Se ven algunas escenas que tienen una fuerza de jardín muy patente por la presencia constante de la piedra, el agua, brisas y reflejos de la luz. Y, en este sentido, una búsqueda de apreciación estética en el sentido débil. Donde se confronta al espectador permanentemente en un sentido acotado. Es decir, con agua siguiendo el recorrido de un cuerpo o, como refiero más adelante, con la belleza de una caracola de la cual se deviene presa/cuya tentación no se supera.[9] En general, los problemas que Jarman aspira a mostrar en sus imágenes son un derroche de planos cuando se trata de la violencia o de la danza o de la sensualidad de los cuerpos. Sebastiane es quizás el film donde esto se despliega de un modo tan explícito, que llega a imprimirle un toque de simplicidad menos frecuente en otros trabajos del artista, donde el guion es menos lineal. El paisaje de la película es en extremo rocoso, lo que sugiere vinculaciones con dos cuestiones. Por un lado, la fascinación de Jarman por los jardines de piedras. Pero, aquí, por la presencia del calvario y de la piedra que aprisiona el cuerpo, así como la arena candente lacera la carne. La piedra caliente, seca y filosa parece ser esa insignia de agresividad y castigo sobre el cuerpo en rebeldía.

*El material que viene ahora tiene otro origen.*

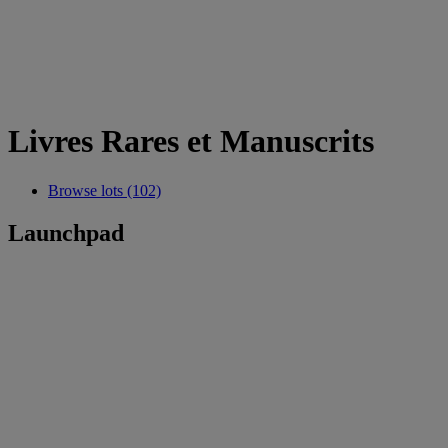
Livres Rares et Manuscrits
Browse lots (102)
Launchpad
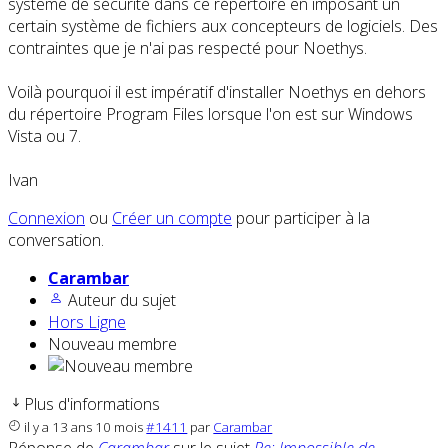
système de sécurité dans ce répertoire en imposant un
certain système de fichiers aux concepteurs de logiciels. Des
contraintes que je n'ai pas respecté pour Noethys.
Voilà pourquoi il est impératif d'installer Noethys en dehors
du répertoire Program Files lorsque l'on est sur Windows
Vista ou 7.
Ivan
Connexion
ou
Créer un compte
pour participer à la
conversation.
Carambar
Auteur du sujet
Hors Ligne
Nouveau membre
Plus d'informations
il y a 13 ans 10 mois
#1411
par
Carambar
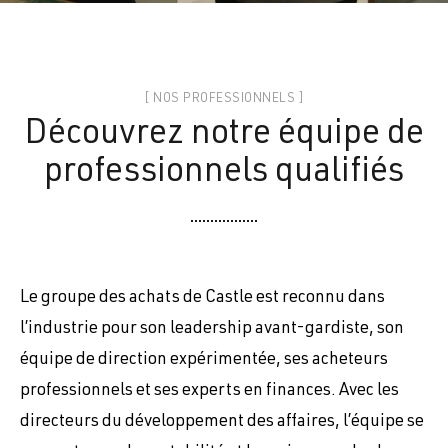
[ NOS PROFESSIONNELS ]
Découvrez notre équipe de
professionnels qualifiés
Le groupe des achats de Castle est reconnu dans
l’industrie pour son leadership avant-gardiste, son
équipe de direction expérimentée, ses acheteurs
professionnels et ses experts en finances. Avec les
directeurs du développement des affaires, l’équipe se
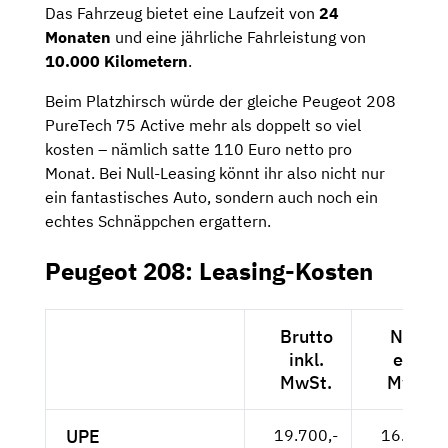
Das Fahrzeug bietet eine Laufzeit von
24
Monaten
und eine jährliche Fahrleistung von
10.000 Kilometern
.
Beim Platzhirsch würde der gleiche Peugeot 208
PureTech 75 Active mehr als doppelt so viel
kosten – nämlich satte 110 Euro netto pro
Monat. Bei Null-Leasing könnt ihr also nicht nur
ein fantastisches Auto, sondern auch noch ein
echtes Schnäppchen ergattern.
Peugeot 208: Leasing-Kosten
Brutto
Netto
inkl.
exkl.
MwSt.
MwSt.
UPE
19.700,-
16.555,-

En la última etapa de su vida, Jarman se dedicó a escribir un diario y suele apuntar observaciones sobre sus films. La idea de elegir escribir un diario es algo que, casi sin lugar a dudas, está estrechamente relacionado con la privacidad, los espacios íntimos, esas cosas que no se van mostrando. Si bien él dice en algún pasaje que no le interesan los secretos. Los diarios de Jarman sobre Dungeness son los escritos de un solitario enternecido entre sus cosas. Sus cosas vivas. Él narra con exquisitez la relación con su jardín. Para Jarman, el espacio jardín y la infancia son cosas que van juntas. Apenas iniciado el diario señala:

Las flores se abren y se confunden entre sí como solían hacerlo las plantas rastreras de los senderos de mi niñez. Mis preferidas eran las estrellas azules de las nomeolvides autóctonas, que centelleaban en los oscuros matorrales eduardianos del jardín de mi abuela.(…) Estas flores de primavera son mi primer recuerdo, un descubrimiento sorprendente; resplandecían brevemente antes de morir, dividiendo el encanto entre días y meses, como el gong que, interrumpiendo mi soledad, nos llamaba a la mesa. (31)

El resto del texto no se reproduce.